En outre, l'organisation pédagogique et structurelle ainsi que la carte des formations actuelles ne prennent pas suffisamment en compte les mutations économiques ni les défis des territoires : ils ne s'adaptent pas assez aux profils des élèves et à leurs trajectoires. Avec de très grandes disparités selon les établissements, les formations dans les lycées professionnels peuvent être souvent insuffisamment tournées vers les deux voies de la réussite des élèves, à savoir l'insertion ou la poursuite d'étude. Je tiens à souligner l'existence de grandes disparités, car nous connaissons tous des lycées qui ont, d'ores et déjà, ouvert nombre des chantiers que nous mènerons avec cette réforme.

Il est donc nécessaire d'interroger la cohérence des diplômes avec les métiers de demain et donc de repenser la carte des formations.
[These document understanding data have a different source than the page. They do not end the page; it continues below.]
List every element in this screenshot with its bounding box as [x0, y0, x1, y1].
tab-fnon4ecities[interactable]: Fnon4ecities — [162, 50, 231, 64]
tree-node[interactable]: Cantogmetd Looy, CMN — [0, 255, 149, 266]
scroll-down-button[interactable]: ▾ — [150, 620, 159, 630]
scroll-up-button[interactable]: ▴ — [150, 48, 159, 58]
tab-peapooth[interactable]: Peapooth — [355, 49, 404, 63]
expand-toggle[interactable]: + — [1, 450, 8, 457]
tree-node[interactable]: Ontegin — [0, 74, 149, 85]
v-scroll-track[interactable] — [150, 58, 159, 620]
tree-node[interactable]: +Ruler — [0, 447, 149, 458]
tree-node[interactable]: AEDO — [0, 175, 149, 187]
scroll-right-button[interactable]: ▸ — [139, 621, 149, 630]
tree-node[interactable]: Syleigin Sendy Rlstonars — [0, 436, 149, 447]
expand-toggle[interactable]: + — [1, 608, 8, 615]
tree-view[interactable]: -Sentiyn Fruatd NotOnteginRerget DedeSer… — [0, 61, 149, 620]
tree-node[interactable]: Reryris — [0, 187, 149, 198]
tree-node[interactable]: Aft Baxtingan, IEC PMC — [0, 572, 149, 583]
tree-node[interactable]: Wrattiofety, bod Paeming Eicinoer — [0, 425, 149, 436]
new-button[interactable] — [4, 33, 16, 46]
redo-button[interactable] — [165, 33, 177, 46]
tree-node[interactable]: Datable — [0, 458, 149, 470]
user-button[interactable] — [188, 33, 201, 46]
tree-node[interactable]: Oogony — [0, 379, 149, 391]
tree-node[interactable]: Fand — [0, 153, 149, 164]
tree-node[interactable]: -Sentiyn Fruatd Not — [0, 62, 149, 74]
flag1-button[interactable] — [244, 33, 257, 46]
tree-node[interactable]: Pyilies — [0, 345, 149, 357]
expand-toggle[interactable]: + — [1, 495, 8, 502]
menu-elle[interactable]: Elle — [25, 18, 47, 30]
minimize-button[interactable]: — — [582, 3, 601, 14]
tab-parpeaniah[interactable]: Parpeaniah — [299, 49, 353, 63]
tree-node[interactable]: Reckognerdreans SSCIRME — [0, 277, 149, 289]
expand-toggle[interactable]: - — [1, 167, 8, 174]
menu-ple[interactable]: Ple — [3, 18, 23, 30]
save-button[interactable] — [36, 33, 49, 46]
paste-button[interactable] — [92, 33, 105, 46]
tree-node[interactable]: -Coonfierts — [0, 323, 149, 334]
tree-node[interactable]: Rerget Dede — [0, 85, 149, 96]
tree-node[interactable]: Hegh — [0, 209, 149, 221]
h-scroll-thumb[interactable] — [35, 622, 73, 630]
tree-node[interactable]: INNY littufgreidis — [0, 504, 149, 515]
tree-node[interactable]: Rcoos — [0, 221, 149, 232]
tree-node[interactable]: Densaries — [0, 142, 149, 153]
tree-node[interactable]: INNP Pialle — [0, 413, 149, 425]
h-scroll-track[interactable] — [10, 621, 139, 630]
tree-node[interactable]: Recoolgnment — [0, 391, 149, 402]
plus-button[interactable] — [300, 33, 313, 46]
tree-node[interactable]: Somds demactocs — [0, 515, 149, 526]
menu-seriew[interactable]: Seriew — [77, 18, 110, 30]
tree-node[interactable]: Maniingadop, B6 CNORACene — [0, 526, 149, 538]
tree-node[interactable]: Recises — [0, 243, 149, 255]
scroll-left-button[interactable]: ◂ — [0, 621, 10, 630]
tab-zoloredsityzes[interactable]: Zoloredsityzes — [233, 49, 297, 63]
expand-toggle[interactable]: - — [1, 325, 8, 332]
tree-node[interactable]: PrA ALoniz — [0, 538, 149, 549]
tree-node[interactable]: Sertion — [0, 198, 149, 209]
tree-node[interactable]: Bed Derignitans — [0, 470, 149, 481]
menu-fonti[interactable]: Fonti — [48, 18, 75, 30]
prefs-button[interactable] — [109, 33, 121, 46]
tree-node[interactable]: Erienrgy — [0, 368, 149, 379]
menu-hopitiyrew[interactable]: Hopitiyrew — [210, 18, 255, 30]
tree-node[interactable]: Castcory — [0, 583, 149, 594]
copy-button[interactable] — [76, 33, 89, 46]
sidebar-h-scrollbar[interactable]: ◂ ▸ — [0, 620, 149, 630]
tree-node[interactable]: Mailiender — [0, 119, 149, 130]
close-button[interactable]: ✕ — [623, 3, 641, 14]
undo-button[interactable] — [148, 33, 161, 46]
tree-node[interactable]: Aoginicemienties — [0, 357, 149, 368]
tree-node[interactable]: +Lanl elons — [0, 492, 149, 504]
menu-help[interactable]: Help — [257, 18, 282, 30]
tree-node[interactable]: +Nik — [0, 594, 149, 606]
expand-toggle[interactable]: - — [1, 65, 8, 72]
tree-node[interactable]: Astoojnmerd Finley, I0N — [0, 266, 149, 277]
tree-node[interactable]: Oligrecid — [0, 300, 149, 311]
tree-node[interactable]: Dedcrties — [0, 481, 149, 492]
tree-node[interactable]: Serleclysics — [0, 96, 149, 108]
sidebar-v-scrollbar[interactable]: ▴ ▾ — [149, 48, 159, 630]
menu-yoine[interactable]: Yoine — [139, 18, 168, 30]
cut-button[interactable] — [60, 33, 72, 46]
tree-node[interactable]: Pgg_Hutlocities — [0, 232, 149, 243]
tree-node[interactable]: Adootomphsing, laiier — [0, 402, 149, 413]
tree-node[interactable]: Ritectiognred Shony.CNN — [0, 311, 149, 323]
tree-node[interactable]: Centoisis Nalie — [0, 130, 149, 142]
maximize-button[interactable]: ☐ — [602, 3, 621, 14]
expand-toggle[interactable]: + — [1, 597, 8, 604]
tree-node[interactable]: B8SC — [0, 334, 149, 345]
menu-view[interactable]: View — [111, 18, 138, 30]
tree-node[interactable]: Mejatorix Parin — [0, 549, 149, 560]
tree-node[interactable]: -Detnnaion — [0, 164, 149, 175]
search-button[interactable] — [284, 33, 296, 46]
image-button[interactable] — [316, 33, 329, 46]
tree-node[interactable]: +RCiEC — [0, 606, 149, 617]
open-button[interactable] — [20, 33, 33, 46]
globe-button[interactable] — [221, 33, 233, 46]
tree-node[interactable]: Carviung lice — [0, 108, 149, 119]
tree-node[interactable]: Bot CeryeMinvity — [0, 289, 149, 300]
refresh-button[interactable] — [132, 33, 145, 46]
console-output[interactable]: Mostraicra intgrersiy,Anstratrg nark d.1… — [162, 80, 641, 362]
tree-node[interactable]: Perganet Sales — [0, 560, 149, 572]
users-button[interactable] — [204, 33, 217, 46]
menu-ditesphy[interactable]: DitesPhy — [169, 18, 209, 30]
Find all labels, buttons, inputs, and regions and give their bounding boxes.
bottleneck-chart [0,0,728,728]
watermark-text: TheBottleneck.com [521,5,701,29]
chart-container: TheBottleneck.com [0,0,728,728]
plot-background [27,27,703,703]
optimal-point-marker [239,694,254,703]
Il est également indispensable de mieux rapprocher l'école de l'entreprise dans la voie professionnelle et de faciliter la poursuite d'études quand cela est nécessaire.
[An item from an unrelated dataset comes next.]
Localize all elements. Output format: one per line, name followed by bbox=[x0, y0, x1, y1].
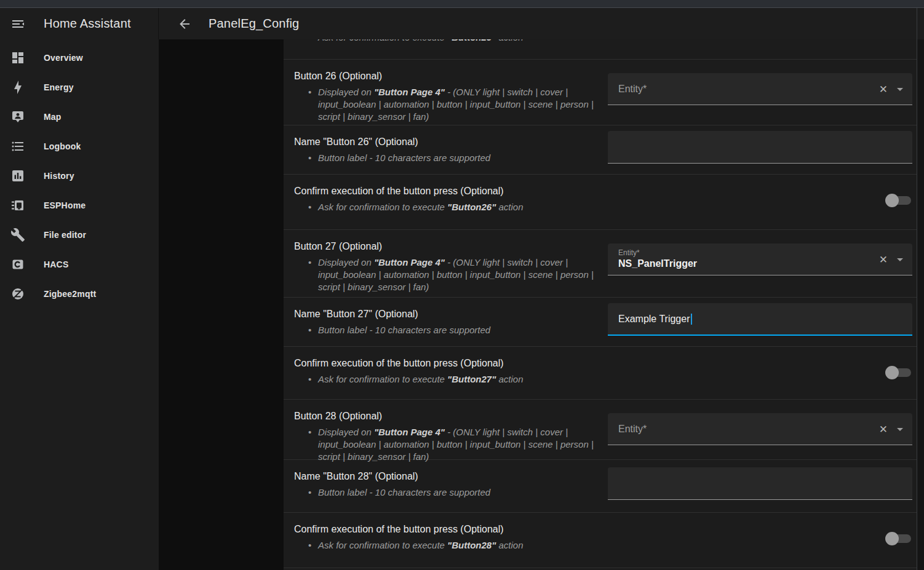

Nous nous sommes assigné trois objectifs clairs pour réussir cette réforme, que j'ai déjà eu l'occasion de présenter devant le Parlement, et que nous préparons avec l'ensemble des acteurs concernés.
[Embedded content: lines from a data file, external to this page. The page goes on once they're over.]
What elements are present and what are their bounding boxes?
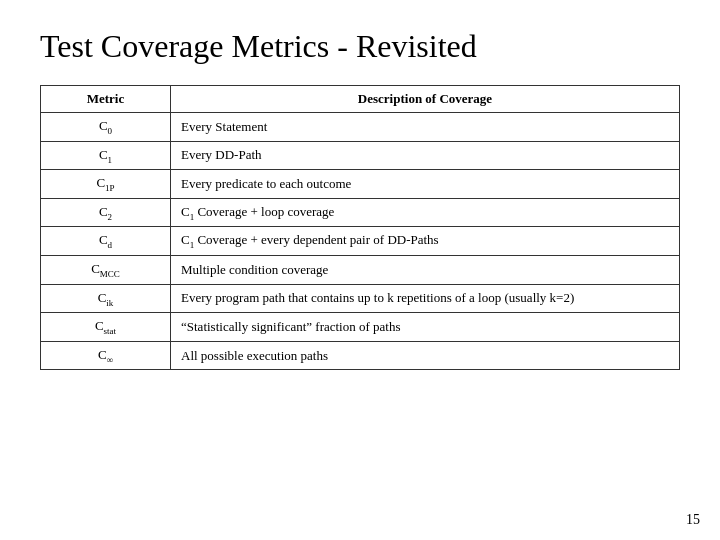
metric-cell: Cd bbox=[41, 227, 171, 256]
coverage-table: Metric Description of Coverage C0Every S… bbox=[40, 85, 680, 370]
table-row: CMCCMultiple condition coverage bbox=[41, 255, 680, 284]
table-row: C2C1 Coverage + loop coverage bbox=[41, 198, 680, 227]
description-cell: Every program path that contains up to k… bbox=[171, 284, 680, 313]
metric-cell: Cstat bbox=[41, 313, 171, 342]
description-cell: “Statistically significant” fraction of … bbox=[171, 313, 680, 342]
description-cell: Every predicate to each outcome bbox=[171, 170, 680, 199]
description-cell: C1 Coverage + loop coverage bbox=[171, 198, 680, 227]
table-header-row: Metric Description of Coverage bbox=[41, 86, 680, 113]
col-header-description: Description of Coverage bbox=[171, 86, 680, 113]
table-row: C1PEvery predicate to each outcome bbox=[41, 170, 680, 199]
metric-cell: C0 bbox=[41, 113, 171, 142]
metric-cell: C∞ bbox=[41, 341, 171, 370]
page: Test Coverage Metrics - Revisited Metric… bbox=[0, 0, 720, 540]
table-row: C0Every Statement bbox=[41, 113, 680, 142]
col-header-metric: Metric bbox=[41, 86, 171, 113]
metric-cell: Cik bbox=[41, 284, 171, 313]
metric-cell: C1P bbox=[41, 170, 171, 199]
table-row: C∞All possible execution paths bbox=[41, 341, 680, 370]
table-row: C1Every DD-Path bbox=[41, 141, 680, 170]
page-title: Test Coverage Metrics - Revisited bbox=[40, 28, 680, 65]
table-row: CdC1 Coverage + every dependent pair of … bbox=[41, 227, 680, 256]
metric-cell: CMCC bbox=[41, 255, 171, 284]
description-cell: Every Statement bbox=[171, 113, 680, 142]
description-cell: Multiple condition coverage bbox=[171, 255, 680, 284]
page-number: 15 bbox=[686, 512, 700, 528]
table-row: Cstat“Statistically significant” fractio… bbox=[41, 313, 680, 342]
table-row: CikEvery program path that contains up t… bbox=[41, 284, 680, 313]
description-cell: Every DD-Path bbox=[171, 141, 680, 170]
metric-cell: C1 bbox=[41, 141, 171, 170]
description-cell: C1 Coverage + every dependent pair of DD… bbox=[171, 227, 680, 256]
description-cell: All possible execution paths bbox=[171, 341, 680, 370]
metric-cell: C2 bbox=[41, 198, 171, 227]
Le premier est de réduire le nombre de décrocheurs. Nous souhaitons prévenir et éviter cette fuite des élèves qui ne trouvent pas leur place en lycée professionnel et qui ne parviennent pas à percevoir toutes les possibilités qui s'offrent à eux. Entendons-nous bien : personne n'accuse les lycées professionnels d'être la cause unique du décrochage de ces élèves. Ils en sont souvent le réceptacle, héritant de difficultés liées aux fragilités personnelles des élèves, au manque de souplesse des parcours de formation et aux orientations trop souvent subies. Il nous appartient dès lors de trouver des réponses et de bâtir ensemble une organisation nouvelle, plus souple, qui permette d'assurer collectivement plus de prévention et d'accompagnement, plus de motivation, plus de sens et d'engagement des jeunes dans leurs parcours.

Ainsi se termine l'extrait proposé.